The fossil-fuel-powered internal-combustion engine is as efficient now as it will ever be. The relentless march of progress means that electric vehicles, or EVs, will be a big part of the future.
EVs will be cleaner, more efficient, more elegant, and not to mention quicker too, even if they are still a work in progress when it comes to responsibly sourcing elements for the batteries, then sourcing enough electricity to charge them and finally disposing of the old ones.
But here and now, there’s another pressing issue for many: How can I even buy one?
Yes, in the ACT, EVs are exempt from stamp duty – a perk that has not yet been extended to the second-hand market – and they are also given free registration for two years.
But there is no getting around the fact that a Toyota Corolla is $27,065 driveaway and the electric MG ZS is $43,990.
Sprouting off about how much the MG will save in running costs isn’t very helpful at this point.
The local government chose this moment to discuss the fact that the MG isn’t using any petrol and therefore paying no petrol tax and so maybe the owner should be charged a road-user tax.
But this suggestion was scuttled off into a large binder called Problems for Another Day, alongside such things as Sourcing Enough Electricity to Charge All the EVs. What they’ve done instead is bring out the Sustainable Household Scheme.
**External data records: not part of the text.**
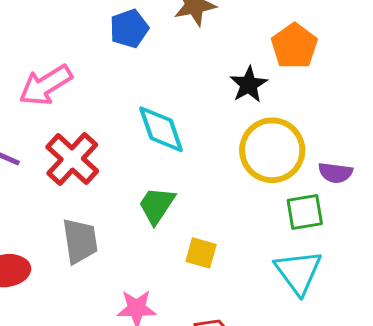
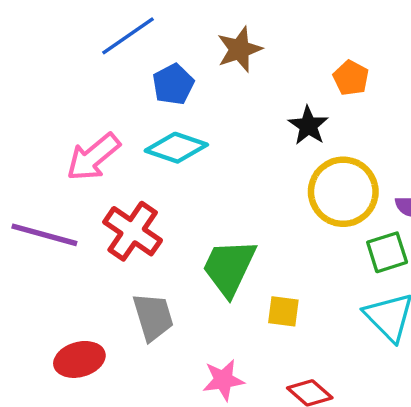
orange pentagon: (294, 46) -> (351, 78), size x0.7
cyan diamond: (161, 129) -> (176, 148), moved, turned -44
green trapezoid: (157, 205) -> (229, 268), size x1.4

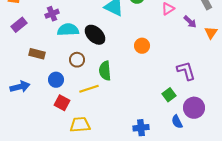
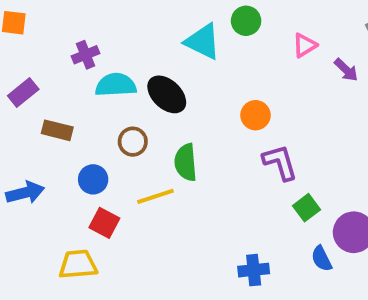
purple rectangle: (19, 25) -> (23, 93), moved
purple L-shape: (186, 71) -> (280, 162), moved
yellow trapezoid: (80, 125) -> (78, 264), moved

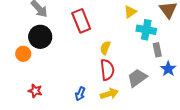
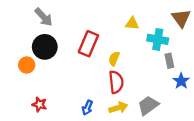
yellow triangle: (130, 12) -> (132, 23), moved, turned 40
red rectangle: (81, 21) -> (88, 44), moved, turned 45
gray trapezoid: (137, 78) -> (148, 106), moved

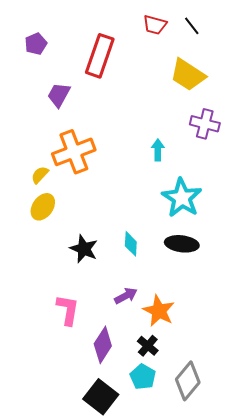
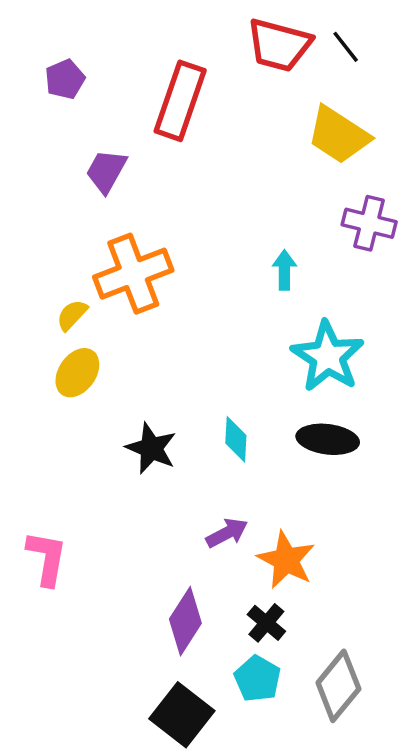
red trapezoid: (155, 25) -> (279, 45), size x1.5
pink L-shape: (68, 310) -> (47, 558), moved

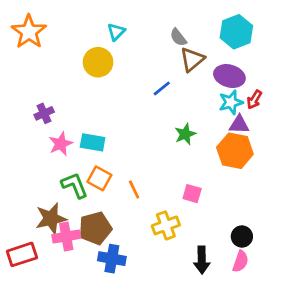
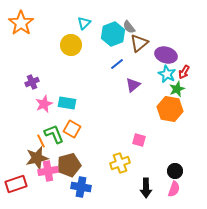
cyan hexagon: (236, 32) -> (113, 34), moved
cyan star: (231, 102) -> (167, 74), turned -30
purple triangle: (239, 124) -> (133, 85), moved, turned -42
green star: (185, 134) -> (177, 89), moved
orange line: (134, 189) -> (41, 141), moved

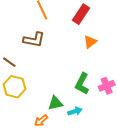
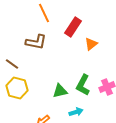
red rectangle: (81, 14) -> (73, 27), moved
green triangle: (55, 103) -> (60, 91), moved

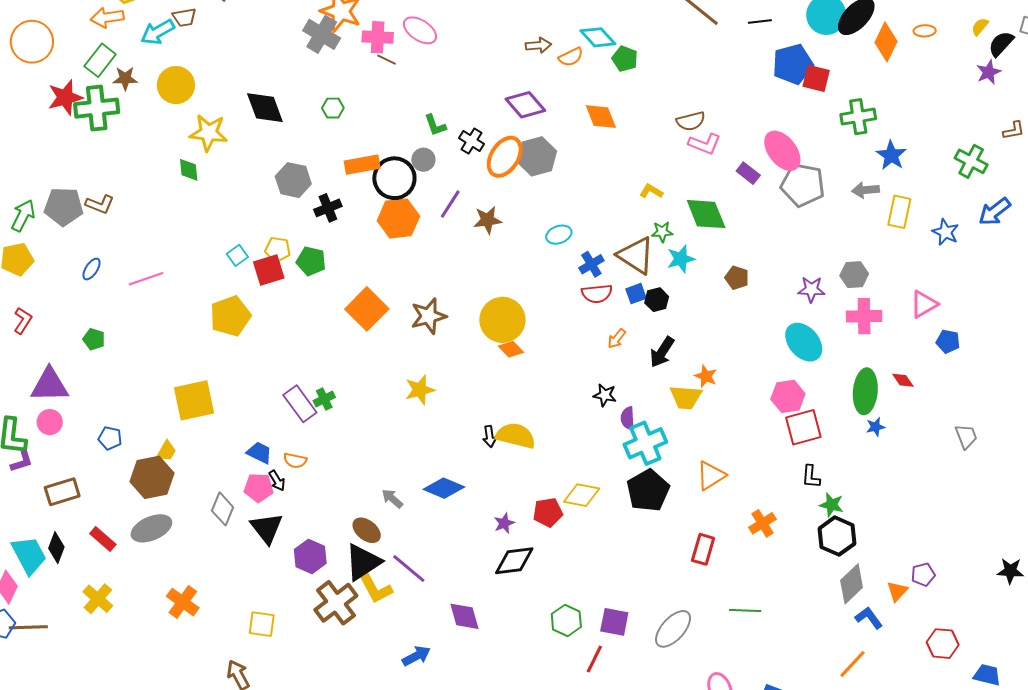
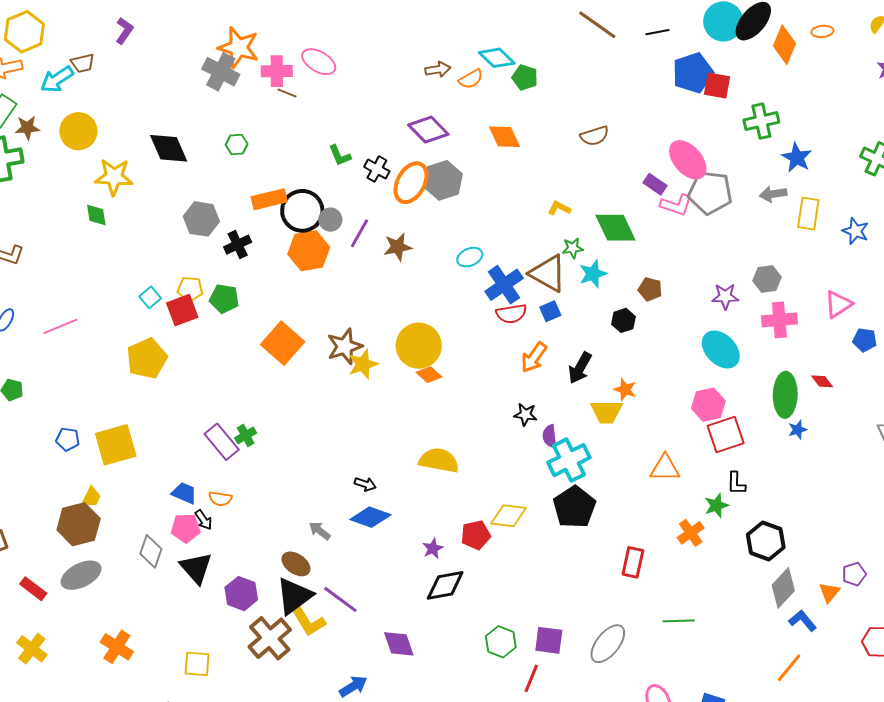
pink L-shape: (705, 144) -> (676, 205), moved
gray circle: (423, 160) -> (330, 220), moved
blue cross: (591, 264) -> (504, 285), size x1.5
black hexagon: (657, 300) -> (623, 320), moved
orange arrow: (617, 339) -> (534, 357), size x1.5
yellow star: (420, 390) -> (363, 364), moved
black arrow: (490, 436) -> (365, 484), moved, turned -60
blue pentagon: (110, 438) -> (68, 439), moved
orange triangle: (711, 476) -> (665, 468), moved, turned 36
green star: (832, 505) -> (716, 506), moved, turned -30

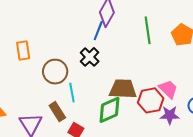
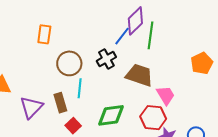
green line: (148, 30) -> (150, 35), moved
brown trapezoid: (123, 89) -> (139, 75), moved
pink trapezoid: (168, 89) -> (166, 95), moved

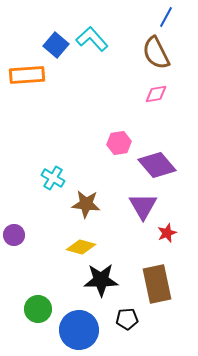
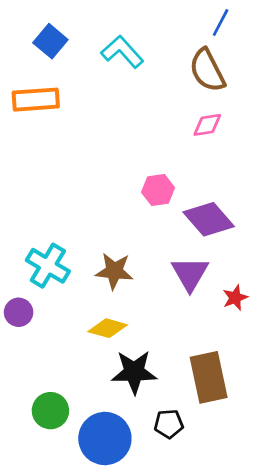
blue square: (56, 45) -> (50, 41), moved
cyan cross: (53, 178) -> (48, 266), moved, size x1.4
red star: (167, 233) -> (235, 298), moved

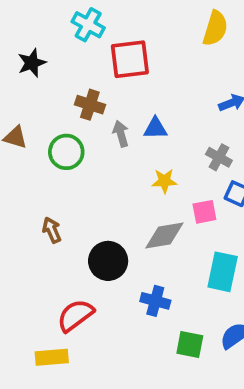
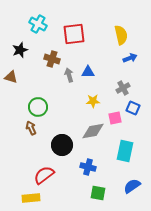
cyan cross: (88, 25) -> (38, 24), moved
yellow semicircle: (215, 28) -> (121, 35), moved, turned -30
black star: (32, 63) -> (20, 50), moved
green circle: (66, 152) -> (38, 107), moved
gray cross: (219, 157) -> (123, 88), turned 32
green square: (190, 345) -> (98, 193), moved

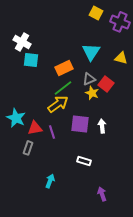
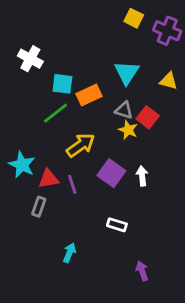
cyan square: (31, 60) -> (62, 84), moved
gray triangle: (89, 79) -> (124, 110), turned 40
green line: (63, 88) -> (56, 113), moved
purple square: (80, 124) -> (111, 173), turned 30

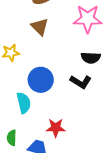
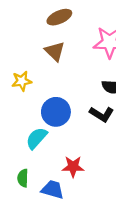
cyan semicircle: (24, 103) -> (37, 138), turned -125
Canberrans can now receive $15,000 interest-free loans for such things as solar panels, batteries, efficient electrical appliances and zero-emission vehicles.
All of a sudden then, the MG ZS EV is the same price as a Corolla. And the money you would have poured into the fuel tank each week can be used to pay off a loan.
It gets better.
Rob Ogilvie and his wife founded Ion DNA in Fyshwick as Australia’s first electric transport dealership. He is also President of the Registered Automotive Workshop Scheme (RAWS), the leading national body for independent vehicle importers.
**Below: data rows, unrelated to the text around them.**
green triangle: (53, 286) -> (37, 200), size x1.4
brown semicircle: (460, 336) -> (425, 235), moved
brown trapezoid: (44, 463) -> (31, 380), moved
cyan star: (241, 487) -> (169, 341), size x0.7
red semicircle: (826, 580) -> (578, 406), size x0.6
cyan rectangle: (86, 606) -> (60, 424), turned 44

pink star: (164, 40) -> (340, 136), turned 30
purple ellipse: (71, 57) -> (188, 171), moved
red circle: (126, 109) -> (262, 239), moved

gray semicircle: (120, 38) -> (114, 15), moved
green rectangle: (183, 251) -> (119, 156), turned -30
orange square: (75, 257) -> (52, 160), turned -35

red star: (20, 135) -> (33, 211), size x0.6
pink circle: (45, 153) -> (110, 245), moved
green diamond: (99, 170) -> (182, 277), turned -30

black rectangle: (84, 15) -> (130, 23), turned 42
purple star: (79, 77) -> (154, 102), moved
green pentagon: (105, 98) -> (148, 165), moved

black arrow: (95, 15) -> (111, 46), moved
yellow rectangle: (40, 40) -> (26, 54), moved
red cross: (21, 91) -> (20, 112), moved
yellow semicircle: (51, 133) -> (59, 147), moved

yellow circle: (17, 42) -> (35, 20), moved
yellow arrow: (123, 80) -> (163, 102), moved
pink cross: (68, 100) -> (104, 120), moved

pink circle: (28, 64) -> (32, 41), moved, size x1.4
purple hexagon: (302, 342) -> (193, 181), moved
He explains that EV owners here like to hang onto their cars – very few are filtering through to the second-hand market. Meanwhile, over in Japan, registration becomes more expensive the older the car so the place is rife with EVs that nobody really wants.
Rob saw the opportunity and took it. The best of the cars are imported and all the paperwork is arranged for them to be registered locally. They’re then put up for sale as a cheaper entry ticket to the EV club.
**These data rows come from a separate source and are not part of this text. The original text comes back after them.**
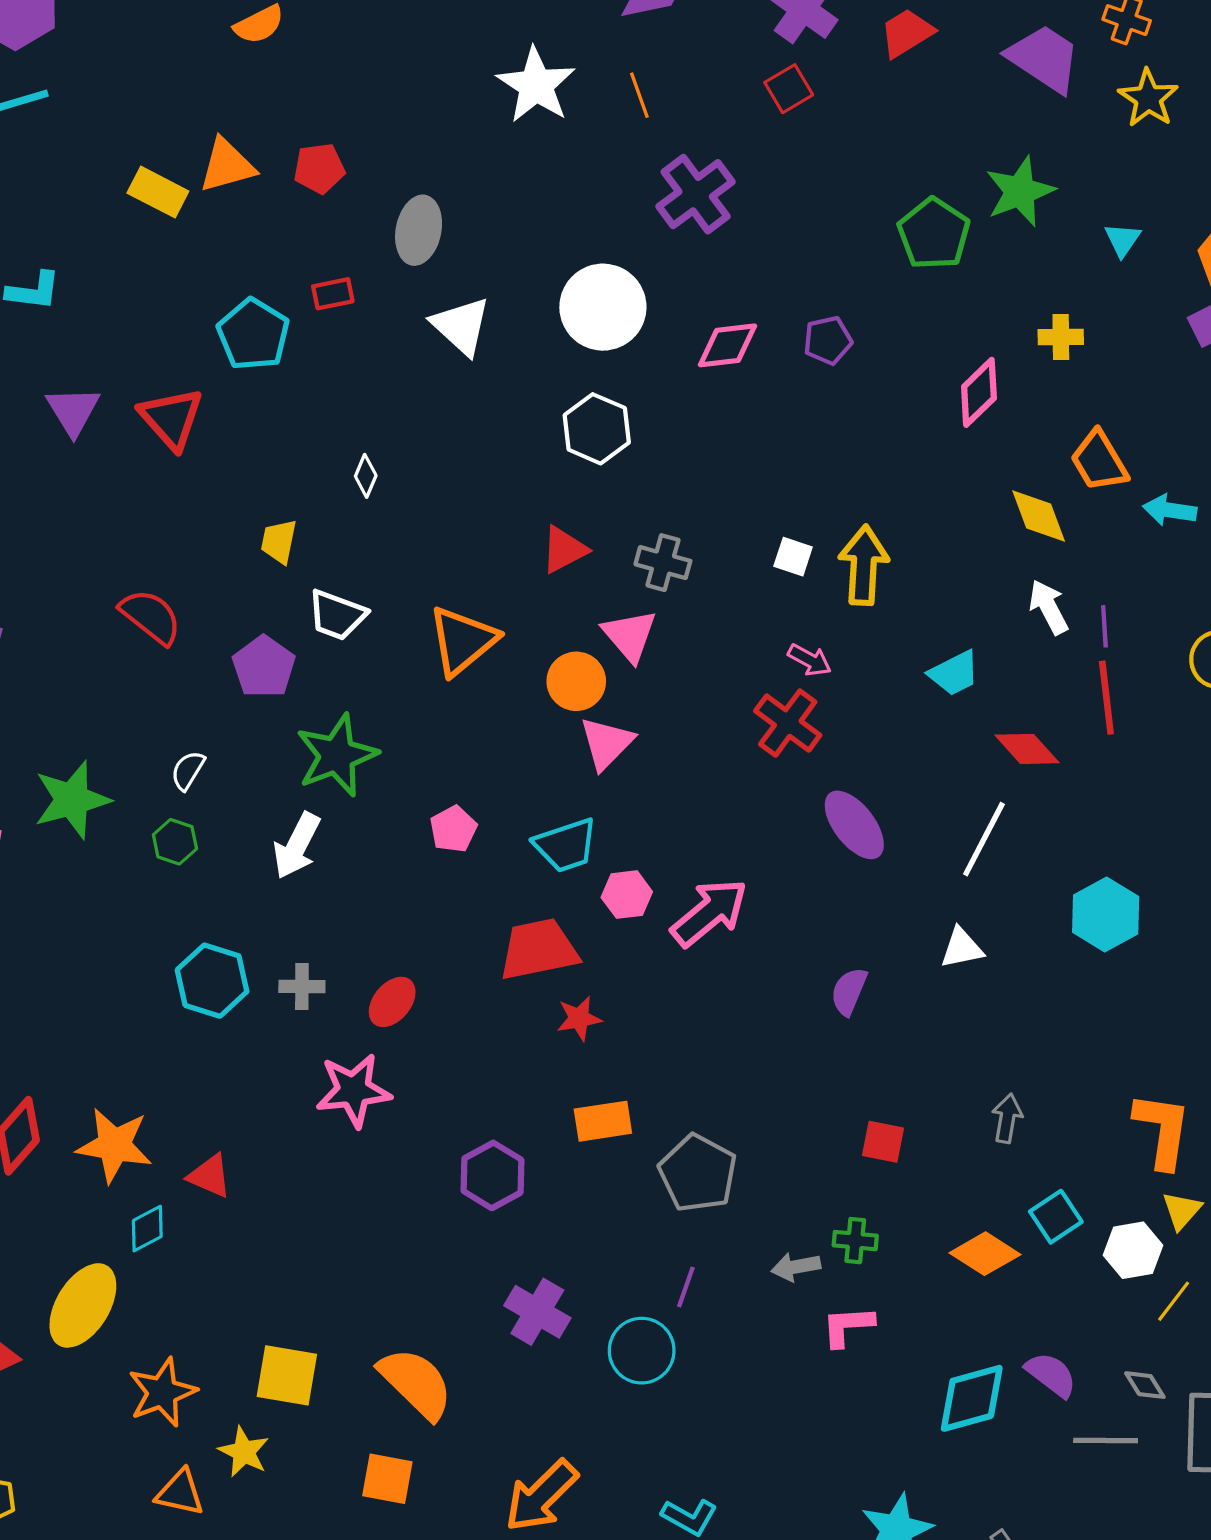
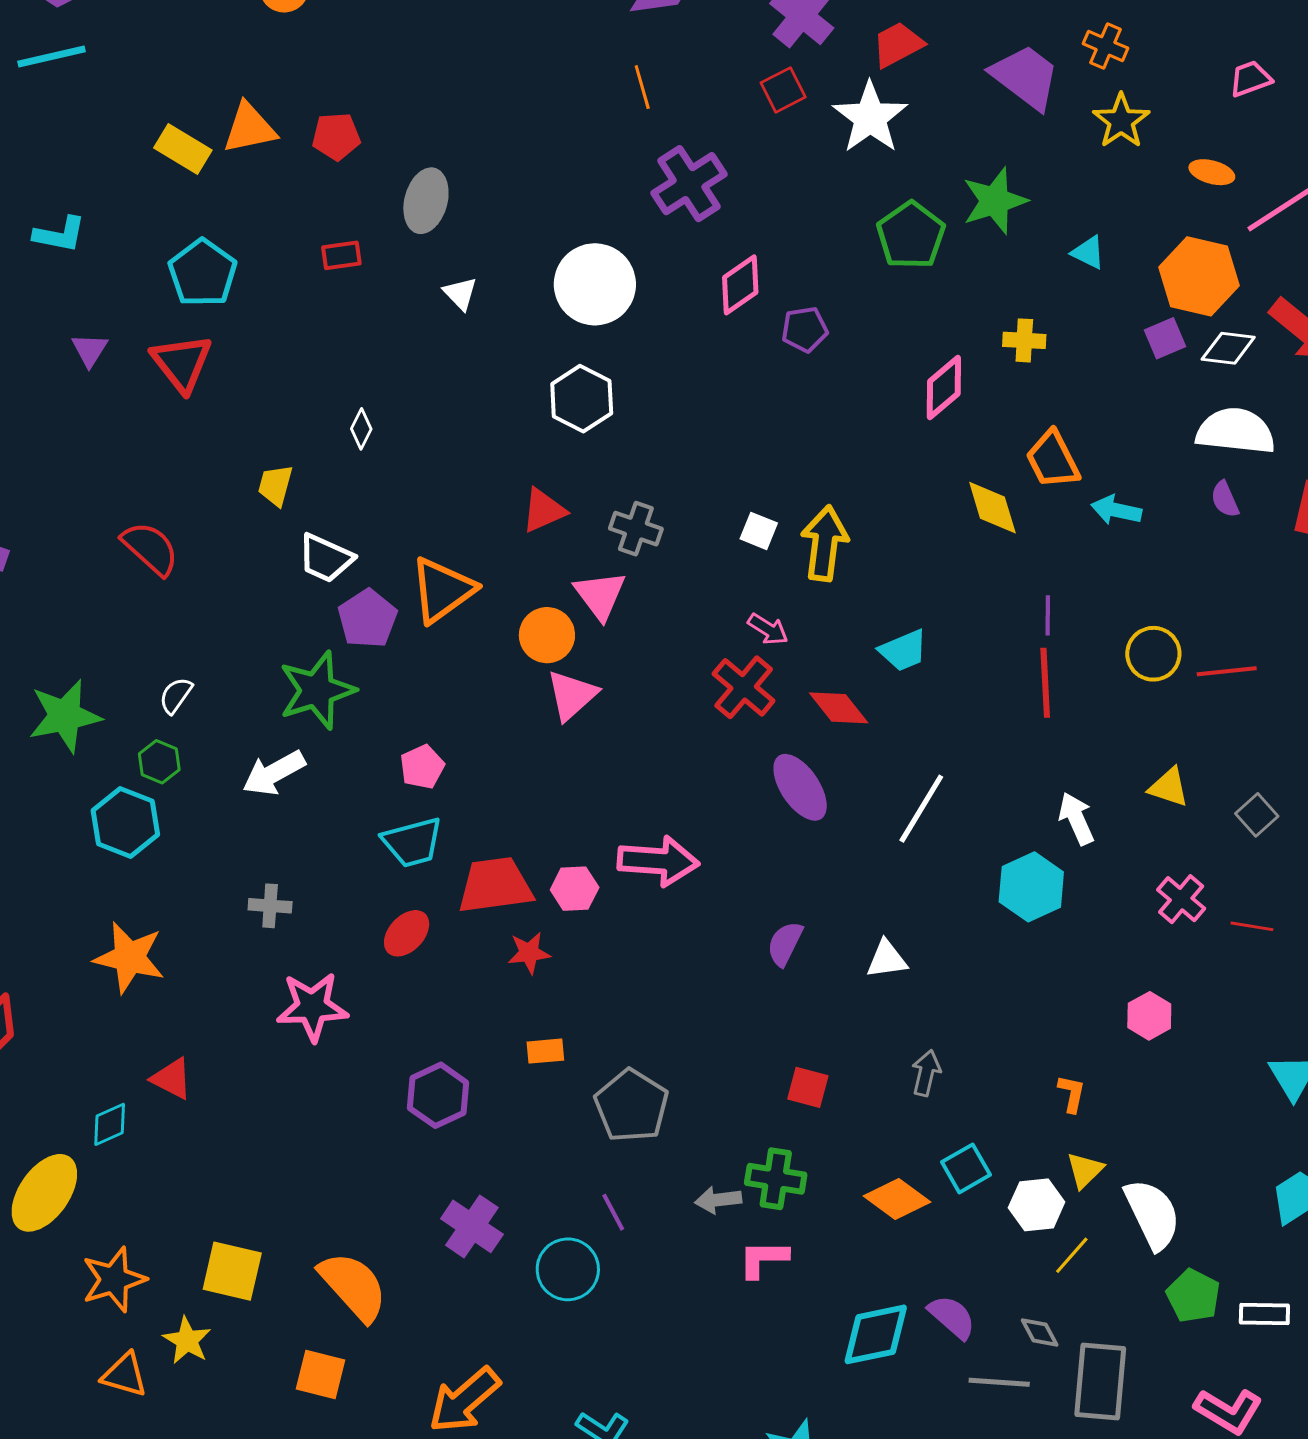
white star: (536, 85) -> (870, 117), moved
cyan triangle: (1123, 240) -> (1088, 253), turned -42
white triangle: (461, 326) -> (460, 293), size x0.6
cyan pentagon: (253, 334) -> (203, 273), moved
pink diamond: (728, 345) -> (740, 285), moved, turned -32
purple triangle: (73, 411) -> (90, 350), size x0.7
white arrow: (1049, 607) -> (1076, 819), moved
purple pentagon: (264, 667) -> (368, 619), moved
red diamond: (1027, 749) -> (839, 708), moved
cyan trapezoid: (566, 845) -> (412, 842), moved
white arrow: (297, 846) -> (274, 773), turned 30
pink hexagon: (627, 895) -> (575, 889), moved
pink arrow: (709, 913) -> (658, 861), turned 40
white triangle: (962, 948) -> (887, 959), moved
cyan hexagon: (212, 981) -> (125, 823), moved
red ellipse: (392, 1002) -> (407, 933), moved
orange rectangle: (603, 1121) -> (545, 1051), size x0.7
orange L-shape: (1162, 1130) -> (1072, 1094), size x0.5
orange star: (114, 1145) -> (129, 957), moved
green cross: (855, 1241) -> (776, 1179), size x1.4
purple line: (686, 1287) -> (613, 1212), turned -51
Ion DNA currently have two Nissan Leaf models available and are about to become the first place in Australia to stock the Honda-e. Rob can help get you into a VW iD.3, Mini Cooper SE, Porsche Taycan, or Audi e-Tron too.
He lets me take the latest Leaf out for a spin – a 2017 40 kWh version. Battery health is at 91 per cent, there are just 38,930 km on the clock and because it’s from the Land of the Falling Snow, there’s even a heated steering wheel. All for $36,800 – or a good $8K less than new.
The whole experience is very simple and smooth. For instance, there’s a toggle marked “e-Pedal” – flick that on and the batteries are charged whenever I take my foot off the accelerator via a system called ‘regenerative braking’. But this also means I can drive with just the one pedal.
Now, if you’re a car enthusiast, you might mistake all of this for a dishwasher advertisement. But look at it this way – the Leaf would be just another dull hatchback without the electric drivetrain.
More than 60 per cent of all car enthusiasts are male and I don’t think I’m just speaking for myself when I say males are terribly excited by new gizmos and gadgets. That’s what this is.
Rob agrees that too many dismiss EVs as only for “greenies” – and he should know. As a former driver in the Australian Rally Championship and advanced driver trainer, he’s a massive petrolhead.
As far as I can make out, the real problem is that EVs don’t make any noise. I want a Star Wars pod-racer.